The law takes effect Sunday. On Jan. 10, the 2,200 residents of Cimarron, about 175 miles west of Wichita, will decide whether to impose a 1.25 percent sales tax to help finance the new pool and cover its operating costs.
Gray County Clerk Bonnie Swartz said Tuesday that she’s not anticipating significant problems, though she expects some voters will be frustrated if they forget to bring ID. She said if turnout is strong, 40 percent of registered voters, or about 480 people, may cast ballots.
“There are going to be some who say, `You know who I am,“’ she said. “It’s harder to enforce this type of a law in a small community because everybody knows everybody.”
Kansas Secretary of State Kris Kobach, a Republican who pushed legislators earlier this year to enact the photo ID requirement as an anti-fraud measure, said he plans to travel to Gray County to observe the voting. He said his office is planning an education campaign ahead of the poll.
“It will give us some indicators of how the voters will respond to the new requirement,” Kobach said. “We’ll be collecting data on what percentage of people forget their IDs.”

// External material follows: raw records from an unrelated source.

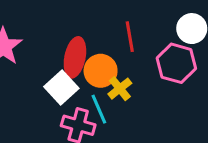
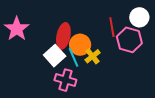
red line: (130, 37) -> (112, 27), moved
cyan line: (99, 109) -> (73, 57), moved

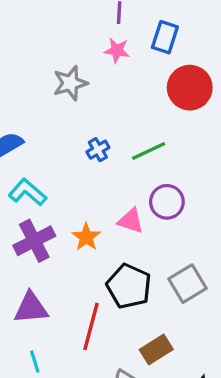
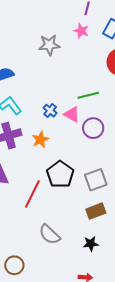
blue cross: (98, 150) -> (50, 111), moved, turned -32
pink triangle: (131, 221) -> (72, 114), moved
brown rectangle: (156, 350) -> (96, 211), moved

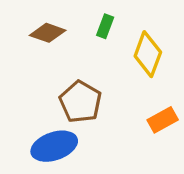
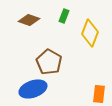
orange rectangle: (163, 120) -> (99, 94), moved, turned -54

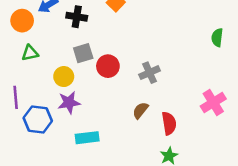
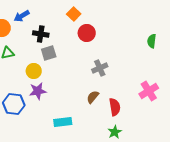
black cross: (77, 17) -> (41, 34), moved
red circle: (108, 66) -> (87, 33), moved
cyan rectangle: (87, 138) -> (63, 122), moved

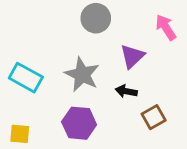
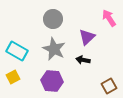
gray circle: (96, 18) -> (53, 19), moved
brown square: (154, 117) -> (109, 86), moved
yellow square: (20, 134) -> (13, 77), moved, turned -32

In pushing for the law, Kobach released a report showing that the secretary of state’s office had received about six dozen reports of election irregularities involving more than 200 ballots from 1997 through 2010. He took the reports as a sign of a bigger problem, but skeptics said the scanty count of complaints didn’t justify a voter ID law that could suppress turnout among poor, minority and elderly voters.